The owners of the Woolworth Building today are struggling against a potentially desperate problem, one common to many other old skyscrapers: the threat that pieces of the structure will flake off and drop like so many bombs, to the peril of those on the streets below. In March, 1976, for example, a two-story section of bricks sheered off the side of a building on West Thirty-fourth Street in New York and plummetted to the sidewalk. Fortunately, no one was hurt. Not so the luckless pedestrian who paused for a moment at one of Chicago’s busiest intersections three years ago; a chunk of falling terra cotta crushed him like an ant. “One could be propelled into a trauma,” a New York maintenance contractor remarked in the New York Times , “in view of the potential hazards to life and limb.”
The problem is both natural and man-made. At the top of a building as high as the Woolworth, for instance, temperatures will vary tremendously within the space of a few hours, alternately swelling and contracting the surface until it is strained quite literally to the breaking point. High winds and the consequent—though minor—swaying involved add their own kinds of pressure. Some buildings may leak, letting the water gather around steel girders; rusting follows and swells until it pops off bricks or slabs of stone and terra-cotta facing. Finally, there is air pollution, an insidious assault that simply eats away at the stone, just as it has in poor, harried Venice.
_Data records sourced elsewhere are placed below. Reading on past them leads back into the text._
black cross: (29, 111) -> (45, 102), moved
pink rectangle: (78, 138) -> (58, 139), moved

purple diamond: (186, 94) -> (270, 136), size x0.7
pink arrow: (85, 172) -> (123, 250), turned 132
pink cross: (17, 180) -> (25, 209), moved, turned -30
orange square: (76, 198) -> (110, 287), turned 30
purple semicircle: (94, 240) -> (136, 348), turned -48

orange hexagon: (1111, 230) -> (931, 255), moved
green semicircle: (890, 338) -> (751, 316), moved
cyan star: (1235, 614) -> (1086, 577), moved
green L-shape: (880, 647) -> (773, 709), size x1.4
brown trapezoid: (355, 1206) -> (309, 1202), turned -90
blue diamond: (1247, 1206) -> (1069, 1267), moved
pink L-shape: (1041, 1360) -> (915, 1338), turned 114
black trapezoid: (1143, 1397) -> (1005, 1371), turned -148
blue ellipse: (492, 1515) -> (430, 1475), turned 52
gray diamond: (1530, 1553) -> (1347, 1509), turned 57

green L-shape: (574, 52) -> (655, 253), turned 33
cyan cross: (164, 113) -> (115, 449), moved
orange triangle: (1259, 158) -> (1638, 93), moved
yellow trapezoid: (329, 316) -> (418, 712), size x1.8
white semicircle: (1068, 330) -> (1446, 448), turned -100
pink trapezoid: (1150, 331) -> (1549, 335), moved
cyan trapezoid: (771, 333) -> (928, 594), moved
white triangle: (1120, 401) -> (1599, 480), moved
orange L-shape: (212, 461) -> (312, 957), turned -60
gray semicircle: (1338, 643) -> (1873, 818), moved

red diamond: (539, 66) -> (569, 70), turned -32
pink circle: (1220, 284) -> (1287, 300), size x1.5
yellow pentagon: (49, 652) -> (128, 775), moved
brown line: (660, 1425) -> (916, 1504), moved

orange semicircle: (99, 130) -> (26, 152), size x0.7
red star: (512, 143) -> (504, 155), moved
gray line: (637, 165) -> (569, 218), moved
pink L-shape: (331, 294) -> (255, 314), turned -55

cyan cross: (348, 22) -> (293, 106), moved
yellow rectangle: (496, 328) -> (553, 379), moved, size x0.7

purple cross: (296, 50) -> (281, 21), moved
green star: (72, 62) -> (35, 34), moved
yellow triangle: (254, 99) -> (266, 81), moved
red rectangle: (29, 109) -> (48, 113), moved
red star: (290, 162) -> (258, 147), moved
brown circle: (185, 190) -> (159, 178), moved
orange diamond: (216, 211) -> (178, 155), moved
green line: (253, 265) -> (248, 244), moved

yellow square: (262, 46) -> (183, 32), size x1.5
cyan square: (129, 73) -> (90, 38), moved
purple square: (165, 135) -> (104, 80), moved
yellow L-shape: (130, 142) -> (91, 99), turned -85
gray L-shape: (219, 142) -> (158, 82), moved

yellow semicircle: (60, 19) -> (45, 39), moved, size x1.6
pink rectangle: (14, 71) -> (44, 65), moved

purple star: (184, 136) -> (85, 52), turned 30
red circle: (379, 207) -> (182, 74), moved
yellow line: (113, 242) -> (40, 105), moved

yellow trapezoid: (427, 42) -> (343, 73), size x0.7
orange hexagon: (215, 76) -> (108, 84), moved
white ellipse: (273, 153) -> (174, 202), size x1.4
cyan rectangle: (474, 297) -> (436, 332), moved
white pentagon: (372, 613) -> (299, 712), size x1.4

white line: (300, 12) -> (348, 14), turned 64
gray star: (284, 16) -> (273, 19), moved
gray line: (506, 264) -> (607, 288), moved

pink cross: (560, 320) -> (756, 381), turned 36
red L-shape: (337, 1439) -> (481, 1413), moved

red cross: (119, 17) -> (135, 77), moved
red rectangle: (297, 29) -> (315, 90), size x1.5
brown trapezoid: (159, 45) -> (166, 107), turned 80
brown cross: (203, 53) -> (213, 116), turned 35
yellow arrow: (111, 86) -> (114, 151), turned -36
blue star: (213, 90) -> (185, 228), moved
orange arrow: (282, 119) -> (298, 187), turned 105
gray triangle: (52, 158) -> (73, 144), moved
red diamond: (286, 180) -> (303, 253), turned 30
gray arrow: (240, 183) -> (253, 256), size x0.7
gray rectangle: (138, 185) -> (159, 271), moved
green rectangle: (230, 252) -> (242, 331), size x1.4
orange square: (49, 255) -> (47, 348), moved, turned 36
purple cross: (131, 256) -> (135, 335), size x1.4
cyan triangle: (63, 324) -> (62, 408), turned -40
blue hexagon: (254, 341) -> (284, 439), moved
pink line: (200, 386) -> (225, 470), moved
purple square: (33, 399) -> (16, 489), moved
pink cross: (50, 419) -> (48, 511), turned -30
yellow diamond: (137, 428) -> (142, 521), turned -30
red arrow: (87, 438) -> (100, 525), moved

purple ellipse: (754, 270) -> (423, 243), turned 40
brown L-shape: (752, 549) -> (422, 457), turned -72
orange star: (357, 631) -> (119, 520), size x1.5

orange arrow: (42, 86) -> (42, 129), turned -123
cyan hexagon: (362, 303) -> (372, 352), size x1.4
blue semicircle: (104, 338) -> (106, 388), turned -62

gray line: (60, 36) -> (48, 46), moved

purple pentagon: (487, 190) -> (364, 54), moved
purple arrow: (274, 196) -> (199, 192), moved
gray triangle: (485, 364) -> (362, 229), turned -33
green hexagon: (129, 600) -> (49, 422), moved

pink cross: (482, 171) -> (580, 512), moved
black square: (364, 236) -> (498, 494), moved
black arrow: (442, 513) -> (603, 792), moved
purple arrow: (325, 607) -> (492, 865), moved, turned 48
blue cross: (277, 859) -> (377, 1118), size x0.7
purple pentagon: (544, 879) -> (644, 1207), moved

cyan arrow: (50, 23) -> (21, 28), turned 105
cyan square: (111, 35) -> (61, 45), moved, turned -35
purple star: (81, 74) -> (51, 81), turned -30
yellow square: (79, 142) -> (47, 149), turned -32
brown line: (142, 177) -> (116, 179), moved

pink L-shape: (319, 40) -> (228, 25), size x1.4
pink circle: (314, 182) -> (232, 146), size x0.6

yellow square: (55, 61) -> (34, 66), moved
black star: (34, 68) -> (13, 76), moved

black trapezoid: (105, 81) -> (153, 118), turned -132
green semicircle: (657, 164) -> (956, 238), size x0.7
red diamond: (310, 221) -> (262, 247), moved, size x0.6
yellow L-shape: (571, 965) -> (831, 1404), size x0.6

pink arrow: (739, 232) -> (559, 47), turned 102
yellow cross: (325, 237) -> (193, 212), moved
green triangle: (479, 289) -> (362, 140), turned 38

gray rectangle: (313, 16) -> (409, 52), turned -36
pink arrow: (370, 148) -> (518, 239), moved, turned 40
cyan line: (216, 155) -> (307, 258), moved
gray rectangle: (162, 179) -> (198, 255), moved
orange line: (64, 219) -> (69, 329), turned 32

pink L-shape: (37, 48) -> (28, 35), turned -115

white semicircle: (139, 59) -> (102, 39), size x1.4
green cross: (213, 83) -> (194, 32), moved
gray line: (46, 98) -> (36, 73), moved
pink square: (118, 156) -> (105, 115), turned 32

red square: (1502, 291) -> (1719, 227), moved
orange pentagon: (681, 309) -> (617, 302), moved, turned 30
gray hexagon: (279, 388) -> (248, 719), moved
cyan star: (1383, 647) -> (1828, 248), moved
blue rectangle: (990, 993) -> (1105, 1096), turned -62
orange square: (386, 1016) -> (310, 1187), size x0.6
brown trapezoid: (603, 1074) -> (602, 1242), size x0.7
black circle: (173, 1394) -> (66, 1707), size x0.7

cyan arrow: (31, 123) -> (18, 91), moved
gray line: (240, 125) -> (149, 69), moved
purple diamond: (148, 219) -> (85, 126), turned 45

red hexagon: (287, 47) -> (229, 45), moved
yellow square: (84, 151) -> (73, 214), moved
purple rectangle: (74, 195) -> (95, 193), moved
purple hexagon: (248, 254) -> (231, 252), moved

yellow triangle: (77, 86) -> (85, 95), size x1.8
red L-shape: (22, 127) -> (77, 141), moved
Altogether, a dismal prospect, and one not easy to correct. One estimate has it that the most minimal repair work on the façades of such buildings runs to about one dollar a square foot—in the case of a structure with as much surface as the Woolworth Building, a matter of several hundred thousand dollars, at least. What to do? Well, until some cheap, practical means of restoration is found, the owners of the Woolworth Building have taken to draping its towers and turrets and gargoyles in huge nets in order to catch falling chunks, as the photograph above illustrates. A temporary and not altogether satisfactory solution, obviously. New Yorkers promenading the vicinity of Broadway and Park Place might reflect, as one contractor did: “We may be running into very dangerous times.”